= Scott Litt =

American record producer

Scott Warren Litt (born March 10, 1954) is an American record producer who mostly works with artists in the alternative rock genre and is best known for producing six R.E.M. albums in the late 1980s and early to mid-1990s during the band's most successful period.

==Biography==
Litt began as an engineer in the late 1970s, working on recordings by Ian Hunter and Carly Simon. He made his debut as a producer with The dB's Repercussion album in 1982, going on to work with Chris Stamey, Matthew Sweet, and Beat Rodeo. His breakthrough as a producer came in 1987 with R.E.M.'s Document album. Litt had first worked with the band on the track "Romance" for a film soundtrack, and went on to enjoy a long and successful association with the band which included production of their albums Green (1988), Out of Time (1991), Automatic for the People (1992), Monster (1994) and New Adventures in Hi-Fi (1996). In 1997, R.E.M. and Litt discontinued their collaboration.

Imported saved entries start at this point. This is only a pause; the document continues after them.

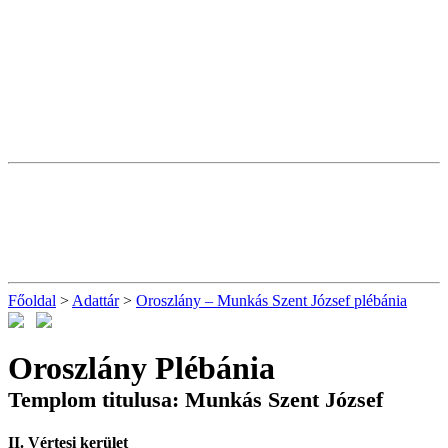
Főoldal
>
Adattár
>
Oroszlány – Munkás Szent József plébánia
Oroszlány Plébánia
Templom titulusa: Munkás Szent József
II. Vértesi kerület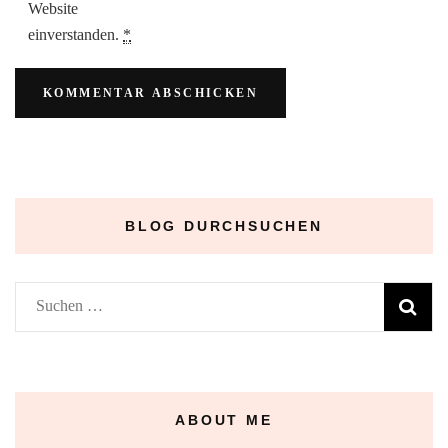
Website
einverstanden.
*
BLOG DURCHSUCHEN
Suchen
nach:
ABOUT ME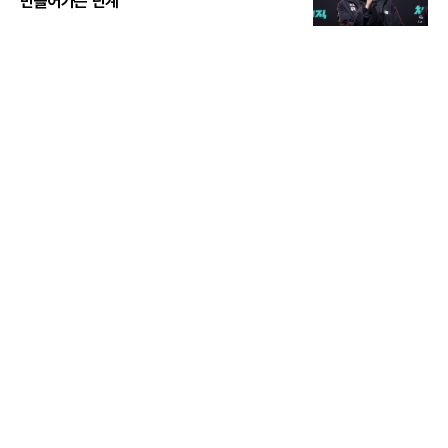
만들어가는 단계"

Apart from R.E.M., the most commercially successful act Litt worked with was Nirvana, for whom he mixed the singles "Heart-Shaped Box" and "All Apologies" from the 1993 album In Utero, and the posthumous release MTV Unplugged in New York (1994). Litt also remixed "Pennyroyal Tea" and the remix was set to be released on the single, but the single was retracted shortly after Kurt Cobain's death. His remix can be found on Wal-Mart and Kmart versions of In Utero as well as Nirvana, Nirvana's greatest hits collection. In 1999 and the 2000s, Litt worked with Incubus to produce two of their records Make Yourself (1999) and Morning View (2001). Litt also mixed songs for Hole including "Miss World", "Asking For It", "Jennifer's Body", and "Softer, Softest" off their album Live Through This.

He has also worked for Liz Phair, Juliana Hatfield, the Indigo Girls, Paul Kelly, New Order, The Replacements, Patti Smith (Dream of Life), The Woodentops (Wooden Foot Cops on the Highway), That Petrol Emotion (Chemicrazy), Counting Crows, Days of the New, The Get Up Kids, Ziggy Marley and Alela Diane.

Litt also started his own label, Outpost Recordings, initially in partnership with IRS Records employee Mark Williams, and funded and distributed by Geffen Records.